As developable space in Boulder city limits becomes more scarce and more expensive, companies, Ball included, have looked to nearby communities for expansion opportunities.
In 2019, Ball broke ground on a new four-building, 186,000-square-foot Westminster headquarters at the existing site of Ball’s Packaging Office Center, 9343 W. 108th Circle.
The same year, the firm unveiled plans to add 137,000 square feet of office and research and development space to Ball’s existing roughly 121,000-square-foot Broomfield R&D operation at 10 Longs Peak Drive.
Ball Corp. boosted its regional profile last year when it inked a rights deal with Kroenke Sports & Entertainment LLC, owners of the Denver Nuggets and Colorado Avalanche, to change the name of the teams’ arena from the Pepsi Center to the Ball Arena.
“Boulder is a center of aerospace innovation, but we also recognize that this activity bleeds out across a much broader ecosystem. It’s in everybody’s interest — the other nearby communities and our state — to make sure we’re working in partnership to provide the opportunities for Ball and other aerospace industry partners to find locations that suit their needs in our region,” Tayer said.
Other local economic-development leaders across the U.S. Highway 36 corridor are also quick to note Ball’s hulking stature in the region.
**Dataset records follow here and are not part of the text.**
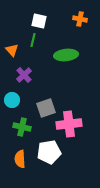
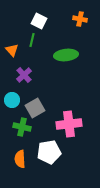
white square: rotated 14 degrees clockwise
green line: moved 1 px left
gray square: moved 11 px left; rotated 12 degrees counterclockwise
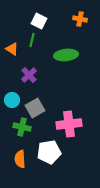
orange triangle: moved 1 px up; rotated 16 degrees counterclockwise
purple cross: moved 5 px right
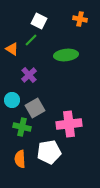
green line: moved 1 px left; rotated 32 degrees clockwise
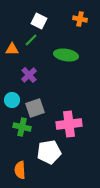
orange triangle: rotated 32 degrees counterclockwise
green ellipse: rotated 15 degrees clockwise
gray square: rotated 12 degrees clockwise
orange semicircle: moved 11 px down
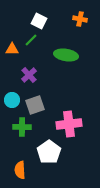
gray square: moved 3 px up
green cross: rotated 12 degrees counterclockwise
white pentagon: rotated 25 degrees counterclockwise
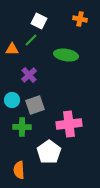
orange semicircle: moved 1 px left
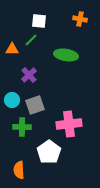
white square: rotated 21 degrees counterclockwise
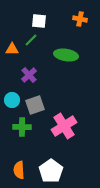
pink cross: moved 5 px left, 2 px down; rotated 25 degrees counterclockwise
white pentagon: moved 2 px right, 19 px down
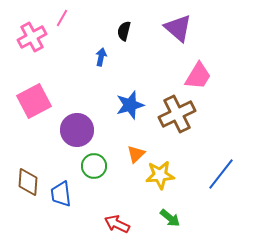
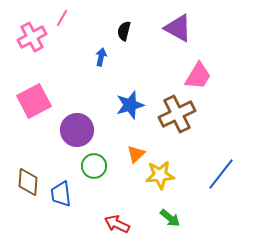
purple triangle: rotated 12 degrees counterclockwise
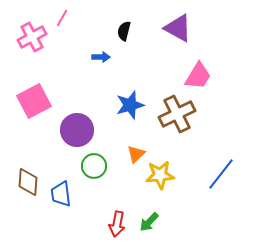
blue arrow: rotated 78 degrees clockwise
green arrow: moved 21 px left, 4 px down; rotated 95 degrees clockwise
red arrow: rotated 105 degrees counterclockwise
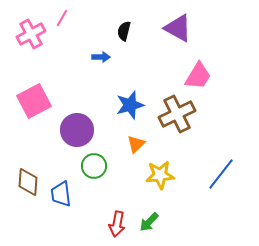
pink cross: moved 1 px left, 3 px up
orange triangle: moved 10 px up
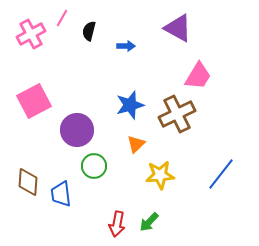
black semicircle: moved 35 px left
blue arrow: moved 25 px right, 11 px up
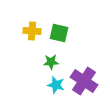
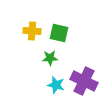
green star: moved 1 px left, 4 px up
purple cross: rotated 8 degrees counterclockwise
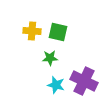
green square: moved 1 px left, 1 px up
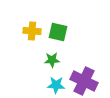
green star: moved 2 px right, 2 px down
cyan star: rotated 12 degrees counterclockwise
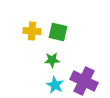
cyan star: moved 1 px left; rotated 24 degrees clockwise
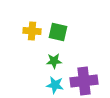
green star: moved 2 px right, 1 px down
purple cross: rotated 32 degrees counterclockwise
cyan star: rotated 18 degrees counterclockwise
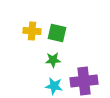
green square: moved 1 px left, 1 px down
green star: moved 1 px left, 1 px up
cyan star: moved 1 px left, 1 px down
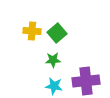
green square: rotated 36 degrees clockwise
purple cross: moved 2 px right
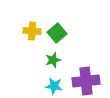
green star: rotated 14 degrees counterclockwise
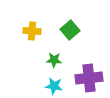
green square: moved 13 px right, 3 px up
green star: moved 1 px right; rotated 21 degrees clockwise
purple cross: moved 3 px right, 3 px up
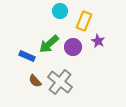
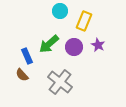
purple star: moved 4 px down
purple circle: moved 1 px right
blue rectangle: rotated 42 degrees clockwise
brown semicircle: moved 13 px left, 6 px up
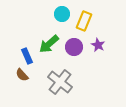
cyan circle: moved 2 px right, 3 px down
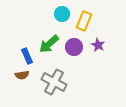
brown semicircle: rotated 56 degrees counterclockwise
gray cross: moved 6 px left; rotated 10 degrees counterclockwise
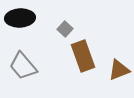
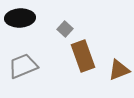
gray trapezoid: rotated 108 degrees clockwise
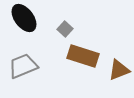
black ellipse: moved 4 px right; rotated 56 degrees clockwise
brown rectangle: rotated 52 degrees counterclockwise
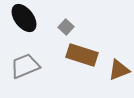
gray square: moved 1 px right, 2 px up
brown rectangle: moved 1 px left, 1 px up
gray trapezoid: moved 2 px right
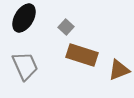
black ellipse: rotated 68 degrees clockwise
gray trapezoid: rotated 88 degrees clockwise
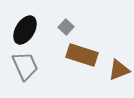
black ellipse: moved 1 px right, 12 px down
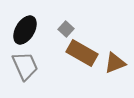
gray square: moved 2 px down
brown rectangle: moved 2 px up; rotated 12 degrees clockwise
brown triangle: moved 4 px left, 7 px up
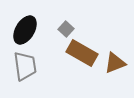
gray trapezoid: rotated 16 degrees clockwise
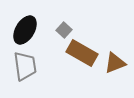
gray square: moved 2 px left, 1 px down
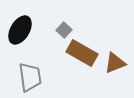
black ellipse: moved 5 px left
gray trapezoid: moved 5 px right, 11 px down
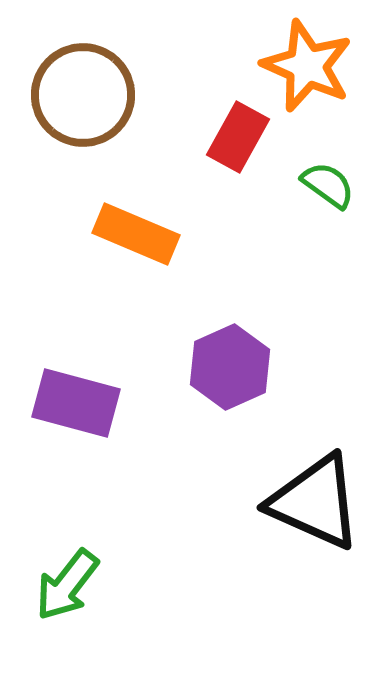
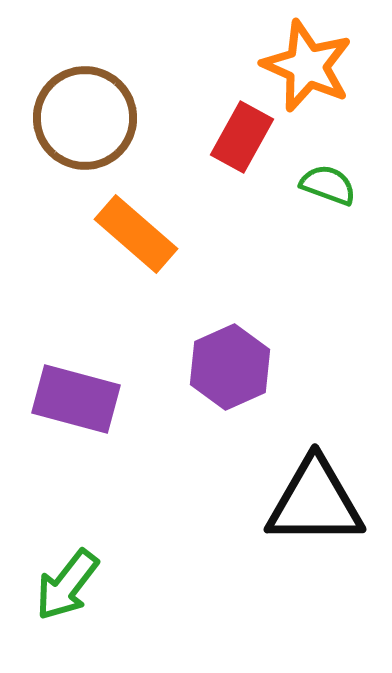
brown circle: moved 2 px right, 23 px down
red rectangle: moved 4 px right
green semicircle: rotated 16 degrees counterclockwise
orange rectangle: rotated 18 degrees clockwise
purple rectangle: moved 4 px up
black triangle: rotated 24 degrees counterclockwise
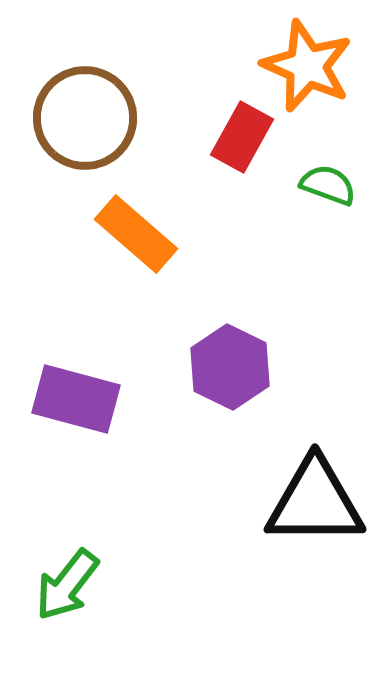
purple hexagon: rotated 10 degrees counterclockwise
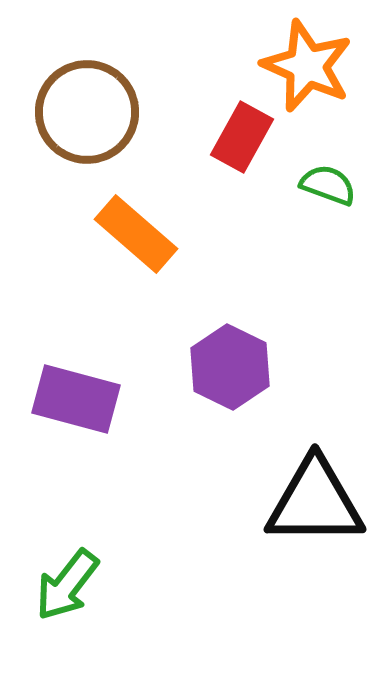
brown circle: moved 2 px right, 6 px up
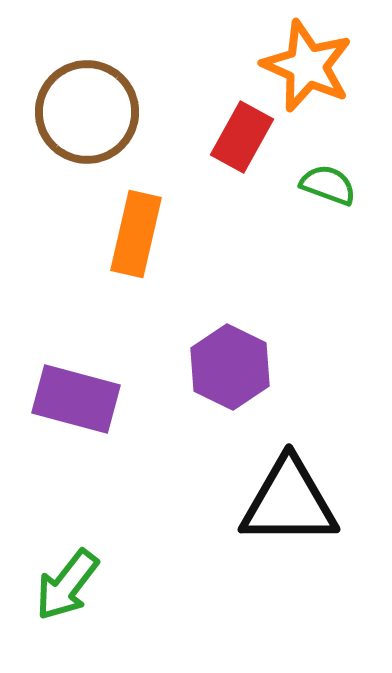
orange rectangle: rotated 62 degrees clockwise
black triangle: moved 26 px left
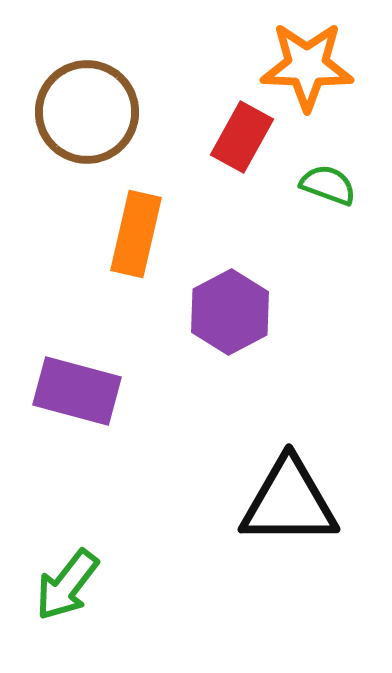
orange star: rotated 22 degrees counterclockwise
purple hexagon: moved 55 px up; rotated 6 degrees clockwise
purple rectangle: moved 1 px right, 8 px up
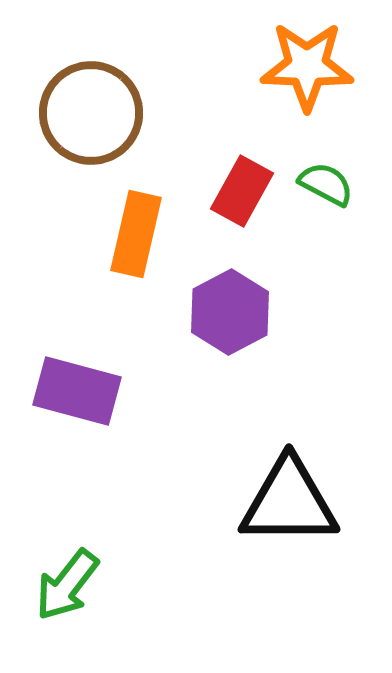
brown circle: moved 4 px right, 1 px down
red rectangle: moved 54 px down
green semicircle: moved 2 px left, 1 px up; rotated 8 degrees clockwise
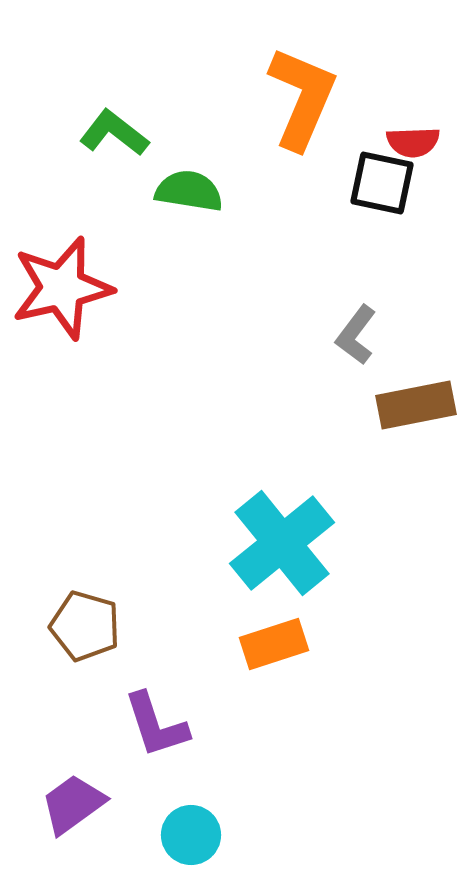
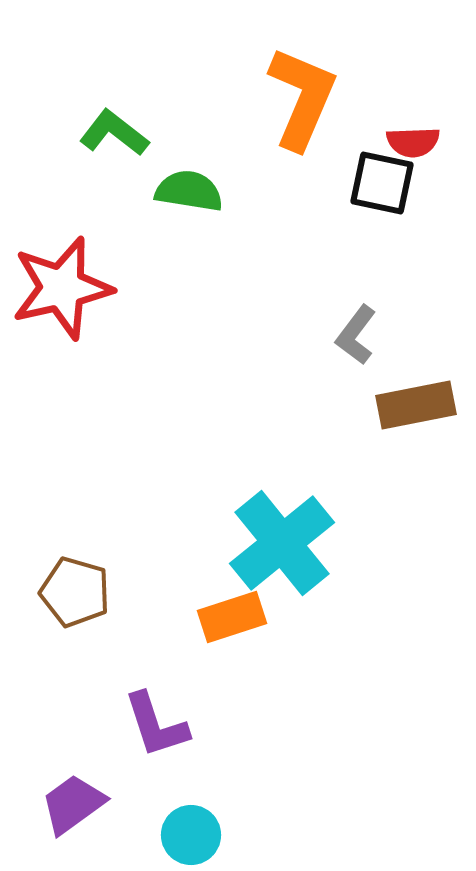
brown pentagon: moved 10 px left, 34 px up
orange rectangle: moved 42 px left, 27 px up
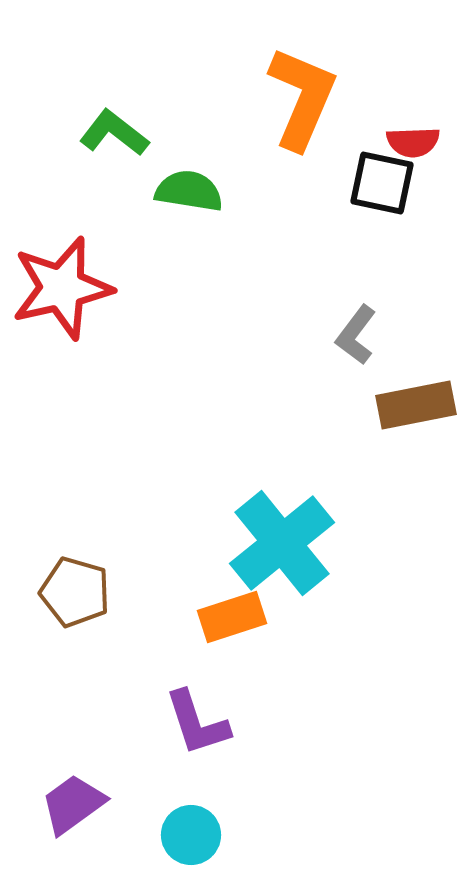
purple L-shape: moved 41 px right, 2 px up
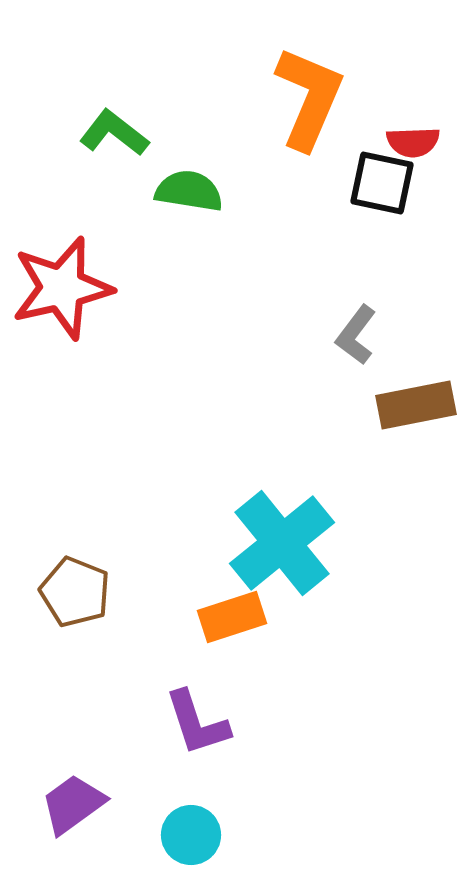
orange L-shape: moved 7 px right
brown pentagon: rotated 6 degrees clockwise
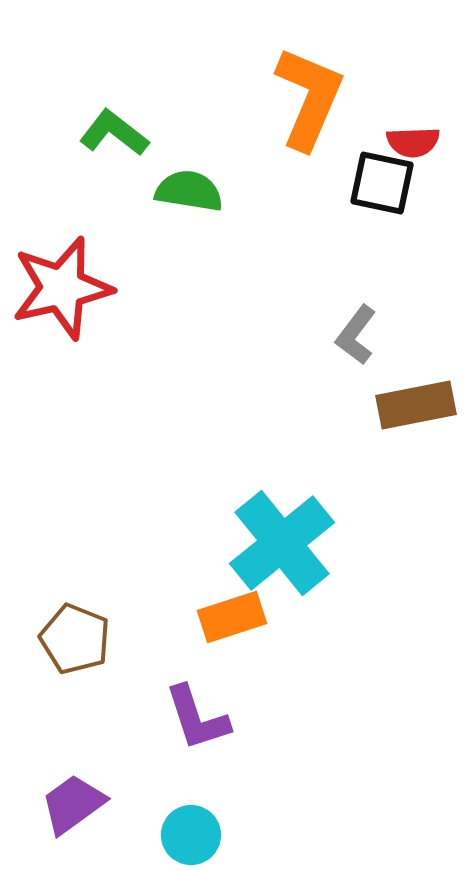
brown pentagon: moved 47 px down
purple L-shape: moved 5 px up
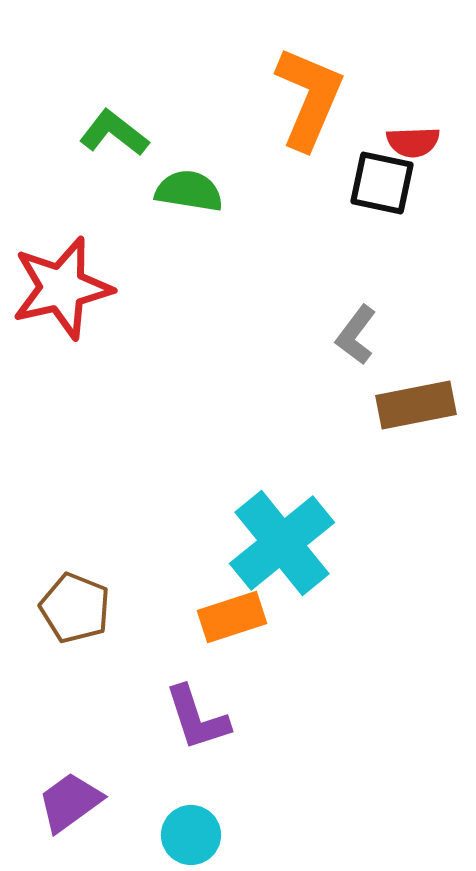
brown pentagon: moved 31 px up
purple trapezoid: moved 3 px left, 2 px up
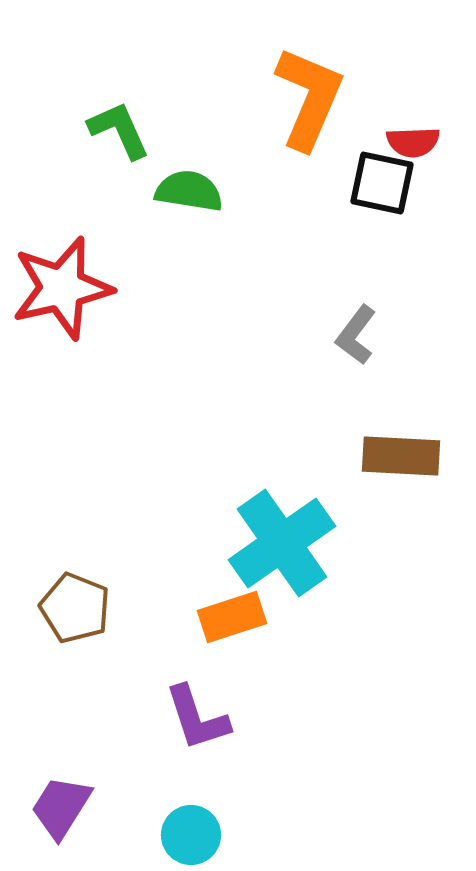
green L-shape: moved 5 px right, 3 px up; rotated 28 degrees clockwise
brown rectangle: moved 15 px left, 51 px down; rotated 14 degrees clockwise
cyan cross: rotated 4 degrees clockwise
purple trapezoid: moved 9 px left, 5 px down; rotated 22 degrees counterclockwise
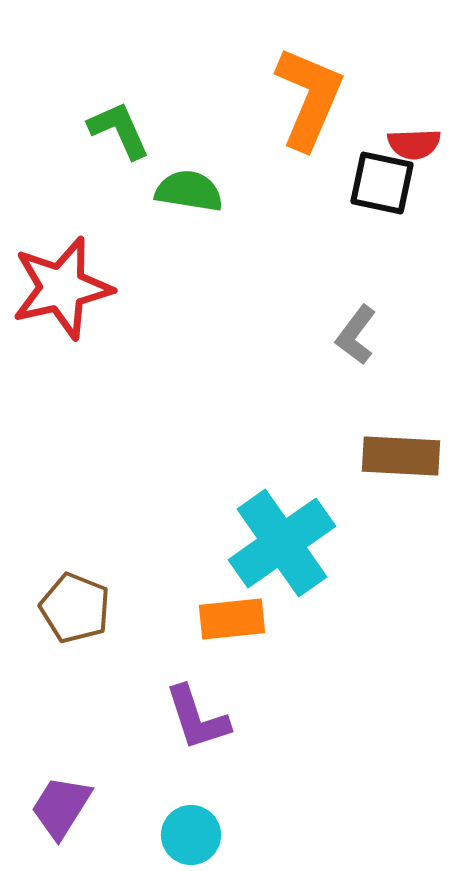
red semicircle: moved 1 px right, 2 px down
orange rectangle: moved 2 px down; rotated 12 degrees clockwise
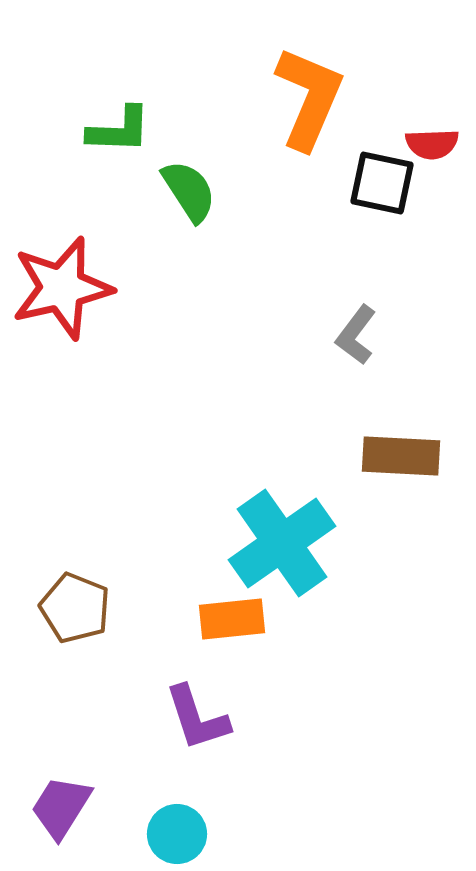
green L-shape: rotated 116 degrees clockwise
red semicircle: moved 18 px right
green semicircle: rotated 48 degrees clockwise
cyan circle: moved 14 px left, 1 px up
“They’re spending a significant amount of money on furthering the advancement of science and the advancement of solutions to explore space,” Broomfield city and county economic vitality director Jeff Romine said. “That’s really important because it does two things economically: Obviously, there are the jobs and the investment, which is incredible. But the other part of it is you could be talking to an elementary school class and learn that one of the kid’s parents works at Ball. What you have is a real world connection right here about what [science and technology innovation] is all about.”
Having a company like Ball set up shop or expand in your backyard is a coup for a community, he said.
“They’re obviously a good neighbor,” Romine said. “I’ve talked to some of the key people over there, and they’ve been willing to participate in various ways with the city and county. They have members of their senior team serve on our Planning and Zoning Commission, they’re on the mayor’s roundtable and contributing with their commitment to the community as a whole.”